- _Instructions to follow_: The output is the lines below from the one with "below, we also" through the one with "Ban the sale of endangered fish in the UK", both included, printed exactly and with no other line.

*** Given data ***

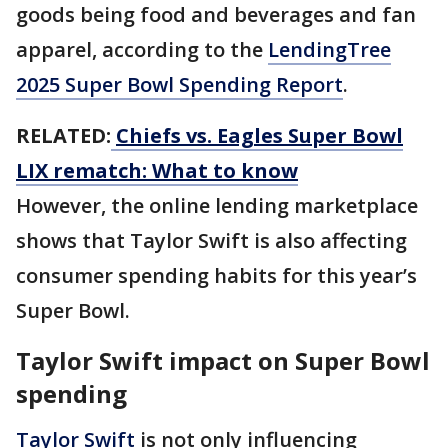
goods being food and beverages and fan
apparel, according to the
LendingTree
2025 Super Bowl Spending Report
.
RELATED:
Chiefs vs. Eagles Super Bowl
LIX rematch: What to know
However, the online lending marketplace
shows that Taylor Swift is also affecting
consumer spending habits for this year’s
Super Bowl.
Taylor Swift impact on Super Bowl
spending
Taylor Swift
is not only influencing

*** End of Given data ***
*** Given data ***

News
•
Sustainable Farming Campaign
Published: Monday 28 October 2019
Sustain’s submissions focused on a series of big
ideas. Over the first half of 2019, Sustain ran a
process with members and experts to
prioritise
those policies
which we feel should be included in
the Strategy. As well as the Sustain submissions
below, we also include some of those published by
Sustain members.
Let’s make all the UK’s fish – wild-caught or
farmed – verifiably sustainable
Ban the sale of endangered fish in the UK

*** End of Given data ***
*** Given data ***

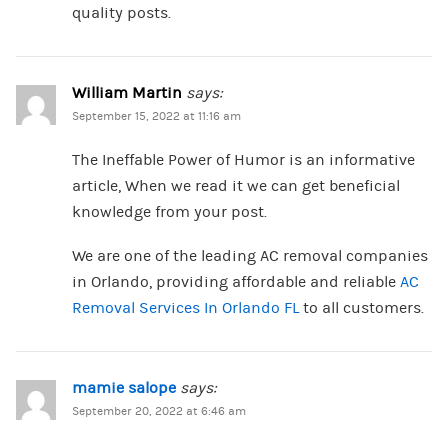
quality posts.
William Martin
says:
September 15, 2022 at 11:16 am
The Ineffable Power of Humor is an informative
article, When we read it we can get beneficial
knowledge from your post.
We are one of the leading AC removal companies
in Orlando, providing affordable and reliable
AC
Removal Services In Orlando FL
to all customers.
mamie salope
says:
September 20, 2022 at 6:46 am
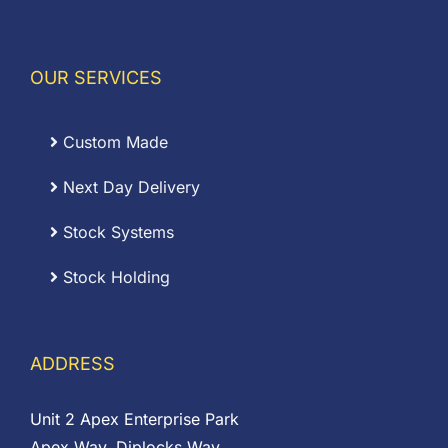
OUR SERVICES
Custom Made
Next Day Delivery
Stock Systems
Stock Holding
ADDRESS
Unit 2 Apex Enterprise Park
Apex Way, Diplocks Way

*** End of Given data ***

- _Exercise output_:
below, we also include some of those published by
Sustain members.
Let’s make all the UK’s fish – wild-caught or
farmed – verifiably sustainable
Ban the sale of endangered fish in the UK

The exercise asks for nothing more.